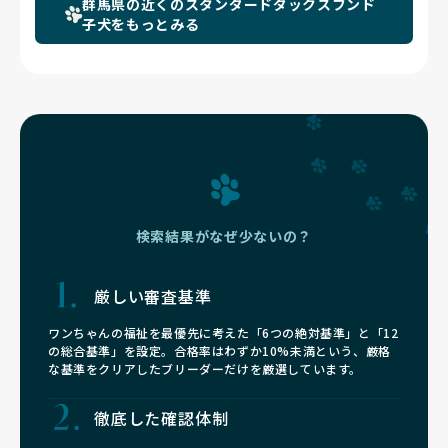
群馬県の近くのスタンダードダックスフンド
子犬をもっとみる
検索結果がなぜ少ないの？
厳しい審査基準
ワンちゃんの福祉を最優先に考えた「6つの絶対基準」と「12
の総合基準」を設定。合格率はわずか10%未満という、厳格
な基準をクリアしたブリーダーだけを厳選しています。
徹底した確認体制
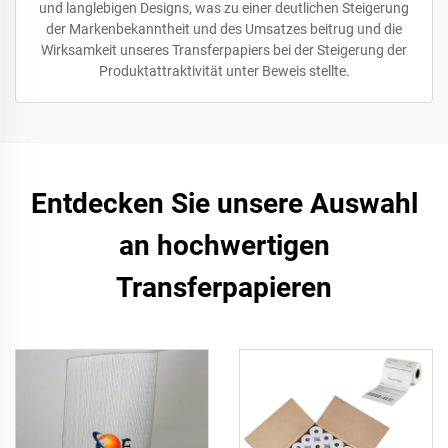
und langlebigen Designs, was zu einer deutlichen Steigerung
der Markenbekanntheit und des Umsatzes beitrug und die
Wirksamkeit unseres Transferpapiers bei der Steigerung der
Produktattraktivität unter Beweis stellte.
Entdecken Sie unsere Auswahl
an hochwertigen
Transferpapieren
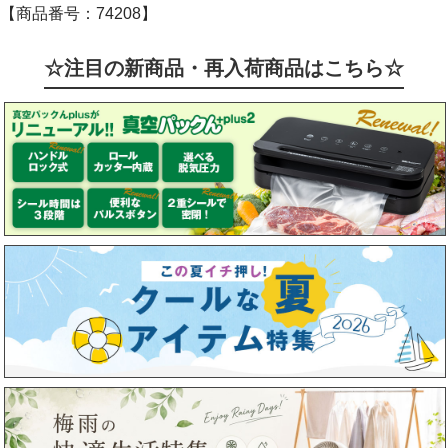
【商品番号：74208】
☆注目の新商品・再入荷商品はこちら☆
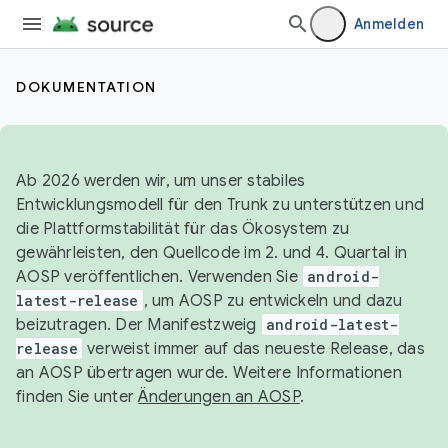
Anmelden
DOKUMENTATION
Ab 2026 werden wir, um unser stabiles
Entwicklungsmodell für den Trunk zu unterstützen und
die Plattformstabilität für das Ökosystem zu
gewährleisten, den Quellcode im 2. und 4. Quartal in
AOSP veröffentlichen. Verwenden Sie
android-
latest-release
, um AOSP zu entwickeln und dazu
beizutragen. Der Manifestzweig
android-latest-
release
verweist immer auf das neueste Release, das
an AOSP übertragen wurde. Weitere Informationen
finden Sie unter
Änderungen an AOSP
.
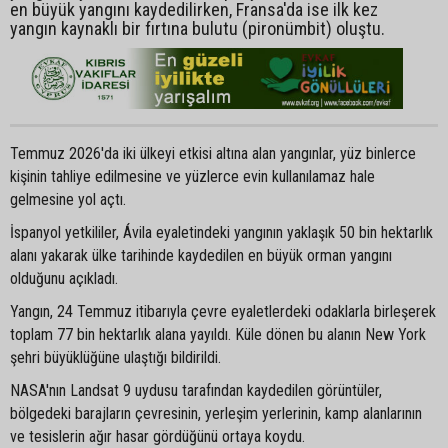
en büyük yangını kaydedilirken, Fransa'da ise ilk kez
yangın kaynaklı bir fırtına bulutu (pironümbit) oluştu.
Temmuz 2026'da iki ülkeyi etkisi altına alan yangınlar, yüz binlerce
kişinin tahliye edilmesine ve yüzlerce evin kullanılamaz hale
gelmesine yol açtı.
İspanyol yetkililer, Ávila eyaletindeki yangının yaklaşık 50 bin hektarlık
alanı yakarak ülke tarihinde kaydedilen en büyük orman yangını
olduğunu açıkladı.
Yangın, 24 Temmuz itibarıyla çevre eyaletlerdeki odaklarla birleşerek
toplam 77 bin hektarlık alana yayıldı. Küle dönen bu alanın New York
şehri büyüklüğüne ulaştığı bildirildi.
NASA'nın Landsat 9 uydusu tarafından kaydedilen görüntüler,
bölgedeki barajların çevresinin, yerleşim yerlerinin, kamp alanlarının
ve tesislerin ağır hasar gördüğünü ortaya koydu.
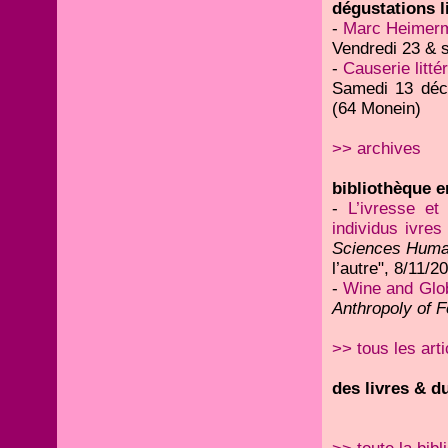
dégustations li
-
Marc Heimer
Vendredi 23 & 
-
Causerie littér
Samedi 13 déc
(64 Monein)
>> archives
bibliothèque en
-
L’ivresse et
individus ivre
Sciences Huma
l’autre", 8/11/2
-
Wine and Globa
Anthropoly of 
>> tous les arti
des livres & du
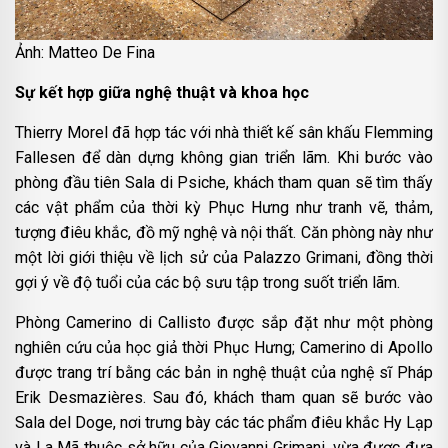
Ảnh: Matteo De Fina
Sự kết hợp giữa nghệ thuật và khoa học
Thierry Morel đã hợp tác với nhà thiết kế sân khấu Flemming
Fallesen để dàn dựng không gian triển lãm. Khi bước vào
phòng đầu tiên Sala di Psiche, khách tham quan sẽ tìm thấy
các vật phẩm của thời kỳ Phục Hưng như tranh vẽ, thảm,
tượng điêu khắc, đồ mỹ nghệ và nội thất. Căn phòng này như
một lời giới thiệu về lịch sử của Palazzo Grimani, đồng thời
gợi ý về độ tuổi của các bộ sưu tập trong suốt triển lãm.
Phòng Camerino di Callisto được sắp đặt như một phòng
nghiên cứu của học giả thời Phục Hưng; Camerino di Apollo
được trang trí bằng các bản in nghệ thuật của nghệ sĩ Pháp
Erik Desmazières. Sau đó, khách tham quan sẽ bước vào
Sala del Doge, nơi trưng bày các tác phẩm điêu khắc Hy Lạp
và La Mã thuộc sở hữu của Giovanni Grimani, vừa được đưa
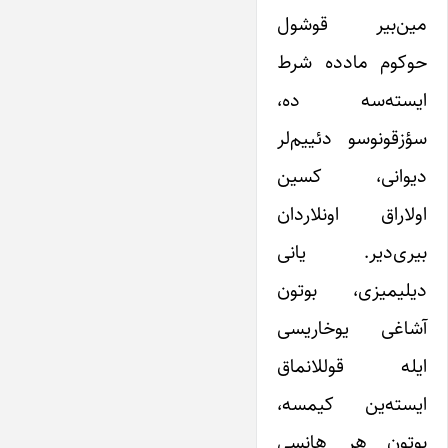
مین‌بیر قوشول
حوکوم مادده شرط
ایسته‌سه ده،
سؤزقونوسو دئییم‌لر
دیوانی، کسین
اولاراق اونلاردان
بیری‌دیر. یانی
دیلیمیزی، بوتون
آشاغی یوخاریسی
ایله قوللانماق
ایسته‌ین کیمسه،
بوتون هر هانسی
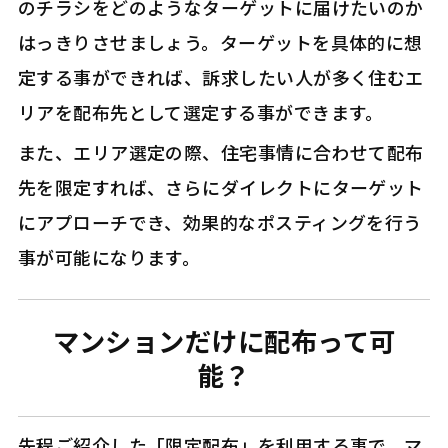
のチラシをどのようなターゲットに届けたいのか
はっきりさせましょう。ターゲットを具体的に想
定する事ができれば、訴求したい人が多く住むエ
リアを配布先として選定する事ができます。
また、エリア選定の際、住宅事情に合わせて配布
先を限定すれば、さらにダイレクトにターゲット
にアプローチでき、効果的なポスティングを行う
事が可能になります。
マンションだけに配布って可
能？
先程ご紹介した「限定配布」を利用する事で、マ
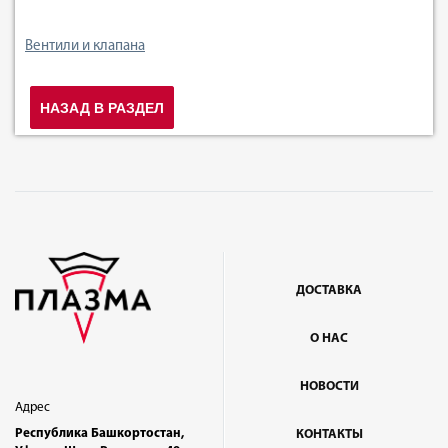
Вентили и клапана
НАЗАД В РАЗДЕЛ
ДОСТАВКА
О НАС
НОВОСТИ
Адрес
Республика Башкортостан,
КОНТАКТЫ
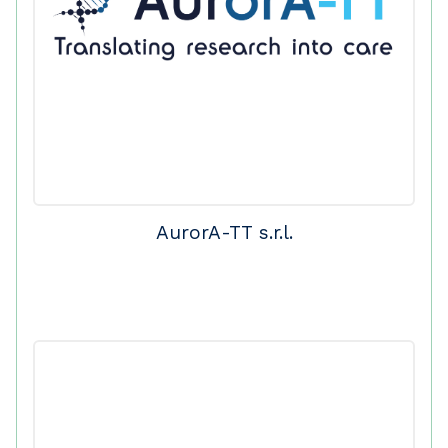
AurorA-TT s.r.l.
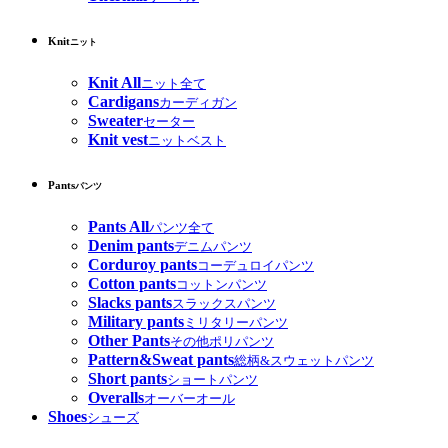
Knit
ニット
Knit All
ニット全て
Cardigans
カーディガン
Sweater
セーター
Knit vest
ニットベスト
Pants
パンツ
Pants All
パンツ全て
Denim pants
デニムパンツ
Corduroy pants
コーデュロイパンツ
Cotton pants
コットンパンツ
Slacks pants
スラックスパンツ
Military pants
ミリタリーパンツ
Other Pants
その他ポリパンツ
Pattern&Sweat pants
総柄&スウェットパンツ
Short pants
ショートパンツ
Overalls
オーバーオール
Shoes
シューズ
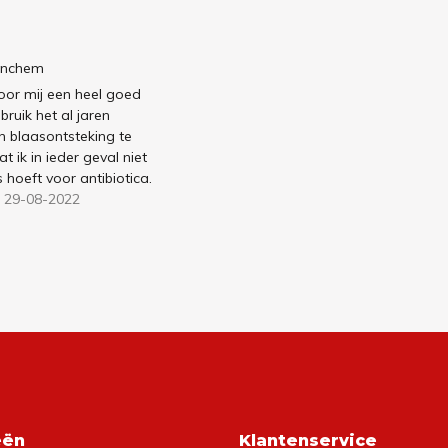
tinchem
or mij een heel goed
bruik het al jaren
n blaasontsteking te
 ik in ieder geval niet
 hoeft voor antibiotica.
 29-08-2022
eën
Klantenservice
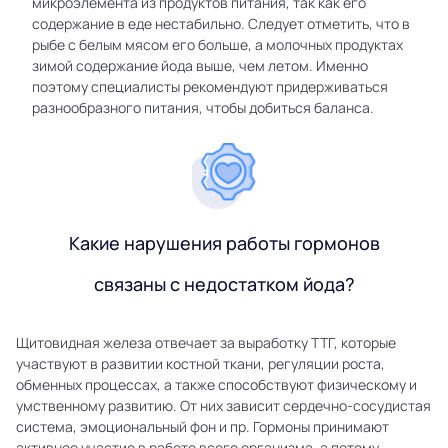
микроэлемента из продуктов питания, так как его
содержание в еде нестабильно. Следует отметить, что в
рыбе с белым мясом его больше, а молочных продуктах
зимой содержание йода выше, чем летом. Именно
поэтому специалисты рекомендуют придерживаться
разнообразного питания, чтобы добиться баланса.
Какие нарушения работы гормонов
связаны с недостатком йода?
Щитовидная железа отвечает за выработку ТТГ, которые
участвуют в развитии костной ткани, регуляции роста,
обменных процессах, а также способствуют физическому и
умственному развитию. От них зависит сердечно-сосудистая
система, эмоциональный фон и пр. Гормоны принимают
активное участие в работе всего организма, а потому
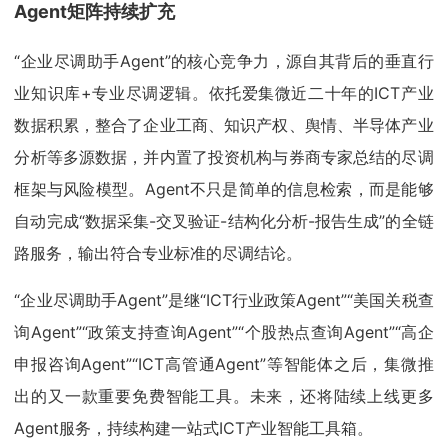
Agent矩阵持续扩充
“企业尽调助手Agent”的核心竞争力，源自其背后的垂直行
业知识库+专业尽调逻辑。依托爱集微近二十年的ICT产业
数据积累，整合了企业工商、知识产权、舆情、半导体产业
分析等多源数据，并内置了投资机构与券商专家总结的尽调
框架与风险模型。Agent不只是简单的信息检索，而是能够
自动完成“数据采集-交叉验证-结构化分析-报告生成”的全链
路服务，输出符合专业标准的尽调结论。
“企业尽调助手Agent”是继“ICT行业政策Agent”“美国关税查
询Agent”“政策支持查询Agent”“个股热点查询Agent”“高企
申报咨询Agent”“ICT高管通Agent”等智能体之后，集微推
出的又一款重要免费智能工具。未来，还将陆续上线更多
Agent服务，持续构建一站式ICT产业智能工具箱。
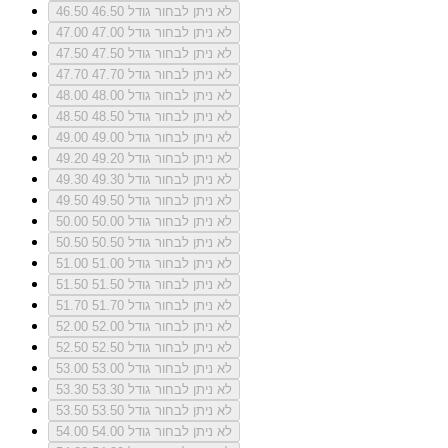
לא ניתן לבחור גודל 46.50
46.50
לא ניתן לבחור גודל 47.00
47.00
לא ניתן לבחור גודל 47.50
47.50
לא ניתן לבחור גודל 47.70
47.70
לא ניתן לבחור גודל 48.00
48.00
לא ניתן לבחור גודל 48.50
48.50
לא ניתן לבחור גודל 49.00
49.00
לא ניתן לבחור גודל 49.20
49.20
לא ניתן לבחור גודל 49.30
49.30
לא ניתן לבחור גודל 49.50
49.50
לא ניתן לבחור גודל 50.00
50.00
לא ניתן לבחור גודל 50.50
50.50
לא ניתן לבחור גודל 51.00
51.00
לא ניתן לבחור גודל 51.50
51.50
לא ניתן לבחור גודל 51.70
51.70
לא ניתן לבחור גודל 52.00
52.00
לא ניתן לבחור גודל 52.50
52.50
לא ניתן לבחור גודל 53.00
53.00
לא ניתן לבחור גודל 53.30
53.30
לא ניתן לבחור גודל 53.50
53.50
לא ניתן לבחור גודל 54.00
54.00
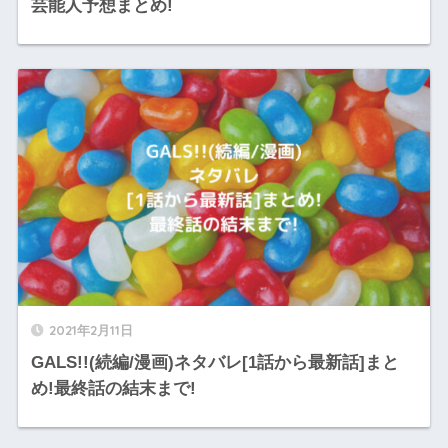
芸能人予想まとめ!
2021年2月11日
GALS!!(続編/漫画)ネタバレ[1話から最新話]まと
め!最終話の結末まで!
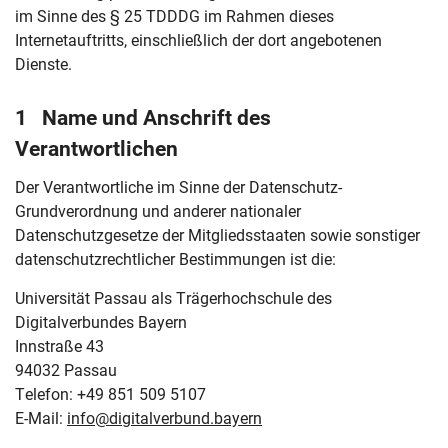
im Sinne des § 25 TDDDG im Rahmen dieses
Internetauftritts, einschließlich der dort angebotenen
Dienste.
1 Name und Anschrift des
Verantwortlichen
Der Verantwortliche im Sinne der Datenschutz-
Grundverordnung und anderer nationaler
Datenschutzgesetze der Mitgliedsstaaten sowie sonstiger
datenschutzrechtlicher Bestimmungen ist die:
Universität Passau als Trägerhochschule des
Digitalverbundes Bayern
Innstraße 43
94032 Passau
Telefon: +49 851 509 5107
E-Mail:
info@digitalverbund.bayern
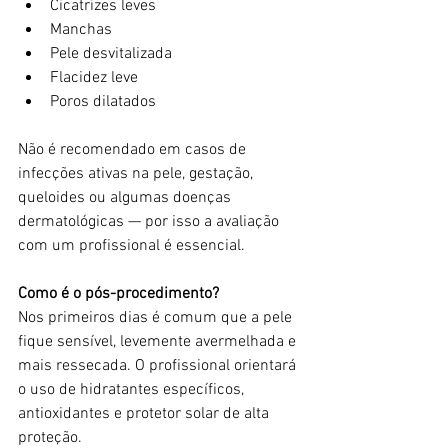
Cicatrizes leves
Manchas
Pele desvitalizada
Flacidez leve
Poros dilatados
Não é recomendado em casos de 
infecções ativas na pele, gestação, 
queloides ou algumas doenças 
dermatológicas — por isso a avaliação 
com um profissional é essencial.
Como é o pós-procedimento?
Nos primeiros dias é comum que a pele 
fique sensível, levemente avermelhada e 
mais ressecada. O profissional orientará 
o uso de hidratantes específicos, 
antioxidantes e protetor solar de alta 
proteção.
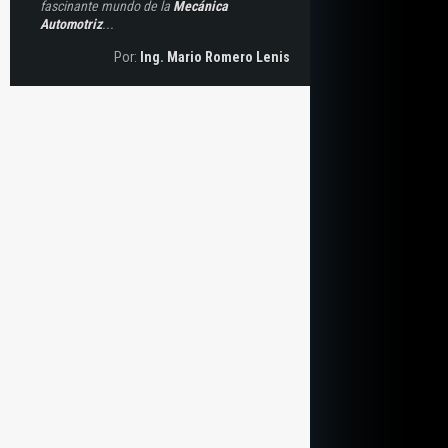
fascinante mundo de la
Mecánica
Automotriz
...
Por:
Ing. Mario Romero Lenis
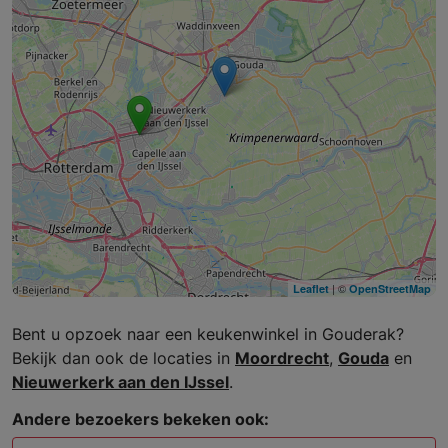
| ©
Leaflet
OpenStreetMap
Bent u opzoek naar een keukenwinkel in Gouderak?
Bekijk dan ook de locaties in
Moordrecht
,
Gouda
en
Nieuwerkerk aan den IJssel
.
Andere bezoekers bekeken ook:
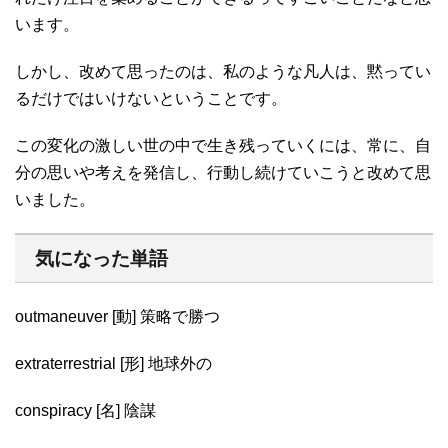
います。
しかし、改めて思ったのは、私のような凡人は、黙ってい
るだけではいけないということです。
この変化の激しい世の中で生き残っていくには、常に、自
分の思いや考えを発信し、行動し続けていこうと改めて思
いました。
気になった単語
outmaneuver [動] 策略で勝つ
extraterrestrial [形] 地球外の
conspiracy [名] 陰謀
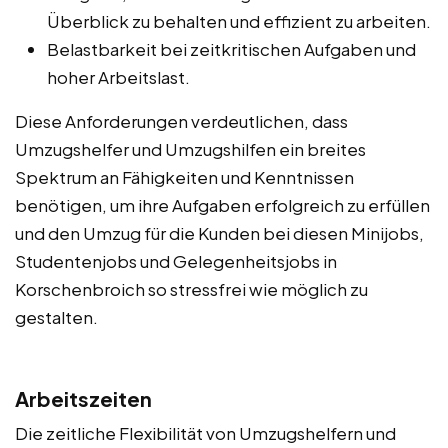
Überblick zu behalten und effizient zu arbeiten.
Belastbarkeit bei zeitkritischen Aufgaben und
hoher Arbeitslast.
Diese Anforderungen verdeutlichen, dass
Umzugshelfer und Umzugshilfen ein breites
Spektrum an Fähigkeiten und Kenntnissen
benötigen, um ihre Aufgaben erfolgreich zu erfüllen
und den Umzug für die Kunden bei diesen Minijobs,
Studentenjobs und Gelegenheitsjobs in
Korschenbroich so stressfrei wie möglich zu
gestalten.
Arbeitszeiten
Die zeitliche Flexibilität von Umzugshelfern und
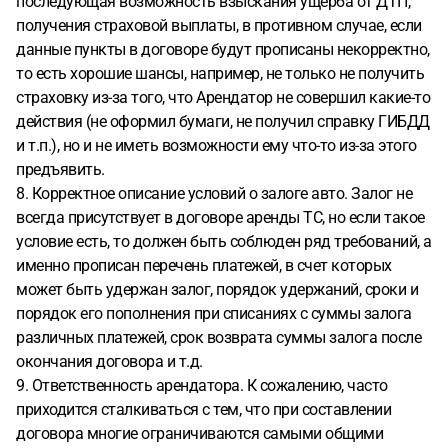
последующая возможность взыскания ущерба от ДТП,
получения страховой выплаты, в противном случае, если
данные пункты в договоре будут прописаны некорректно,
то есть хорошие шансы, например, не только не получить
страховку из-за того, что Арендатор не совершил какие-то
действия (не оформил бумаги, не получил справку ГИБДД
и т.п.), но и не иметь возможности ему что-то из-за этого
предъявить.
8. Корректное описание условий о залоге авто. Залог не
всегда присутствует в договоре аренды ТС, но если такое
условие есть, то должен быть соблюден ряд требований, а
именно прописан перечень платежей, в счет которых
может быть удержан залог, порядок удержаний, сроки и
порядок его пополнения при списаниях с суммы залога
различных платежей, срок возврата суммы залога после
окончания договора и т.д.
9. Ответственность арендатора. К сожалению, часто
приходится сталкиваться с тем, что при составлении
договора многие ограничиваются самыми общими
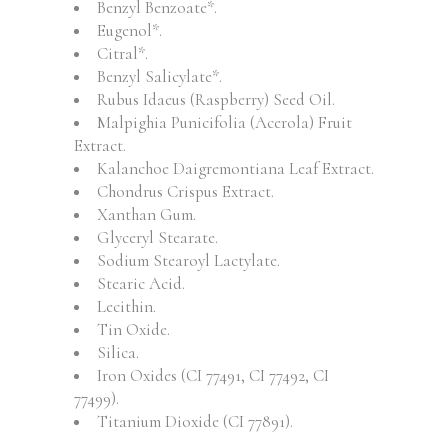
Benzyl Benzoate*.
Eugenol*.
Citral*.
Benzyl Salicylate*.
Rubus Idaeus (Raspberry) Seed Oil.
Malpighia Punicifolia (Acerola) Fruit
Extract.
Kalanchoe Daigremontiana Leaf Extract.
Chondrus Crispus Extract.
Xanthan Gum.
Glyceryl Stearate.
Sodium Stearoyl Lactylate.
Stearic Acid.
Lecithin.
Tin Oxide.
Silica.
Iron Oxides (CI 77491, CI 77492, CI
77499).
Titanium Dioxide (CI 77891).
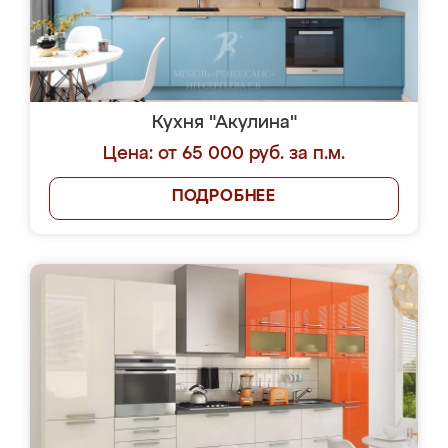
Кухня "Акулина"
Цена: от 65 000 руб. за п.м.
ПОДРОБНЕЕ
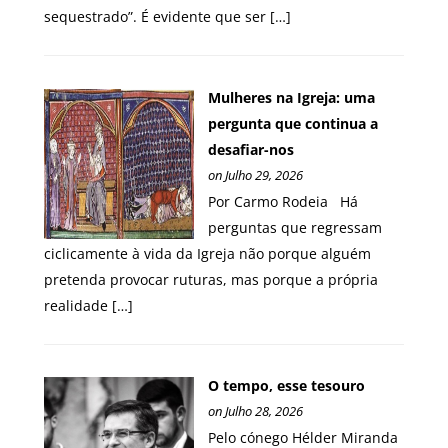
sequestrado”. É evidente que ser […]
Mulheres na Igreja: uma
pergunta que continua a
desafiar-nos
on Julho 29, 2026
Por Carmo Rodeia Há
perguntas que regressam
ciclicamente à vida da Igreja não porque alguém
pretenda provocar ruturas, mas porque a própria
realidade […]
O tempo, esse tesouro
on Julho 28, 2026
Pelo cónego Hélder Miranda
==============================
WHAT THE TASK ASKS :: When you reach the line holding "框架与风险模型。Agent不只是简单的信息检索，而是能够" in the listing above, begin retyping exactly, and stop once the line holding "しかし、改めて思ったのは、私のような凡人は、黙ってい" is done; pictures stay out.

OUTPUT FOR THIS TASK ::
框架与风险模型。Agent不只是简单的信息检索，而是能够
自动完成“数据采集-交叉验证-结构化分析-报告生成”的全链
路服务，输出符合专业标准的尽调结论。
“企业尽调助手Agent”是继“ICT行业政策Agent”“美国关税查
询Agent”“政策支持查询Agent”“个股热点查询Agent”“高企
申报咨询Agent”“ICT高管通Agent”等智能体之后，集微推
出的又一款重要免费智能工具。未来，还将陆续上线更多
Agent服务，持续构建一站式ICT产业智能工具箱。
לא ניתן לבחור גודל 46.50
46.50
לא ניתן לבחור גודל 47.00
47.00
לא ניתן לבחור גודל 47.50
47.50
לא ניתן לבחור גודל 47.70
47.70
לא ניתן לבחור גודל 48.00
48.00
לא ניתן לבחור גודל 48.50
48.50
לא ניתן לבחור גודל 49.00
49.00
לא ניתן לבחור גודל 49.20
49.20
לא ניתן לבחור גודל 49.30
49.30
לא ניתן לבחור גודל 49.50
49.50
לא ניתן לבחור גודל 50.00
50.00
לא ניתן לבחור גודל 50.50
50.50
לא ניתן לבחור גודל 51.00
51.00
לא ניתן לבחור גודל 51.50
51.50
לא ניתן לבחור גודל 51.70
51.70
לא ניתן לבחור גודל 52.00
52.00
לא ניתן לבחור גודל 52.50
52.50
לא ניתן לבחור גודל 53.00
53.00
לא ניתן לבחור גודל 53.30
53.30
לא ניתן לבחור גודל 53.50
53.50
לא ניתן לבחור גודל 54.00
54.00
芸能人予想まとめ!
2021年2月11日
GALS!!(続編/漫画)ネタバレ[1話から最新話]まと
め!最終話の結末まで!
im Sinne des § 25 TDDDG im Rahmen dieses
Internetauftritts, einschließlich der dort angebotenen
Dienste.
1 Name und Anschrift des
Verantwortlichen
Der Verantwortliche im Sinne der Datenschutz-
Grundverordnung und anderer nationaler
Datenschutzgesetze der Mitgliedsstaaten sowie sonstiger
datenschutzrechtlicher Bestimmungen ist die:
Universität Passau als Trägerhochschule des
Digitalverbundes Bayern
Innstraße 43
94032 Passau
Telefon: +49 851 509 5107
E-Mail:
info@digitalverbund.bayern
Cicatrizes leves
Manchas
Pele desvitalizada
Flacidez leve
Poros dilatados
Não é recomendado em casos de 
infecções ativas na pele, gestação, 
queloides ou algumas doenças 
dermatológicas — por isso a avaliação 
com um profissional é essencial.
Como é o pós-procedimento?
Nos primeiros dias é comum que a pele 
fique sensível, levemente avermelhada e 
mais ressecada. O profissional orientará 
o uso de hidratantes específicos, 
antioxidantes e protetor solar de alta 
proteção.
fascinante mundo de la
Mecánica
Automotriz
...
Por:
Ing. Mario Romero Lenis
| ©
Leaflet
OpenStreetMap
Bent u opzoek naar een keukenwinkel in Gouderak?
Bekijk dan ook de locaties in
Moordrecht
,
Gouda
en
Nieuwerkerk aan den IJssel
.
Andere bezoekers bekeken ook:
います。
しかし、改めて思ったのは、私のような凡人は、黙ってい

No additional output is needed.